Difference Between LLC and Corporation: Structure
Like a Corporation, an LLC offers limited liability to its owners. Unlike a corporation the Delaware LLC members have protection from creditors of the business, and also from future personal creditors of other members to keep those hostile creditors from taking over and liquidation the business. Unlike a corporation, Delaware LLCs are “creatures of contract”; they are constructed however you want, depending on how the LLC Agreement is written.
An LLC has an operating agreement that functions like a prenuptial agreement with other members to help resolve disputes before membership disagreements arise. In a corporation, there is no “built-in mechanism” or agreement between shareholders to resolve disputes.
Difference Between LLC and Corporation: Flexibility
The maximum contractual flexibility afforded by the Delaware LLC is not available to corporations. Corporations have strict rules and formalities that must be followed, like “dance steps”, that make them administratively burdensome to operate. The Delaware LLC is the preferred form of business for its flexibility, predictability and protection.
The Delaware LLC is recommended and should be selected if you are in doubt of what type of entity to form. You can always convert to a corporation later, if needed. LLCs also have the tax flexibility of a corporation, if elected, as well as the preferred method of partnership/sole-proprietorship election not available to corporations. Therefore, unless investors are requiring the corporation and its strict formalities and strict fiduciary duties, the LLC should be selected. The LLC is also the most popular entity filed in the US and selected more than any other business entity.
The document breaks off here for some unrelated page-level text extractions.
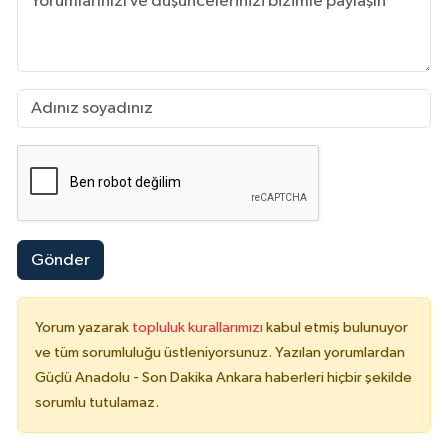
Gönder
Yorum yazarak
topluluk kurallarımızı
kabul etmiş bulunuyor
ve tüm sorumluluğu üstleniyorsunuz. Yazılan yorumlardan
Güçlü Anadolu - Son Dakika Ankara haberleri hiçbir şekilde
sorumlu tutulamaz.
Difference Between LLC and Corporation: Taxes
By default, an LLC has a federal tax status of a partnership for a multi-member LLC or the tax status of a sole proprietorship for a single member LLC. These are “pass-through” entities for tax purposes. All of the profits and losses pass-through the business to its members (owners) or sole member. These owners then pay taxes on the profits, or deduct the losses, on their individual 1040 personal income tax returns. Therefore, the business entity does not pay taxes directly. Instead a multi-member LLC only files an informational partnership tax return referred to as an IRS Form 1065. Then its members receive a K-1 for their share of the profits or loses. By agreement, this amount can be distributed disproportionate to ownership percentage.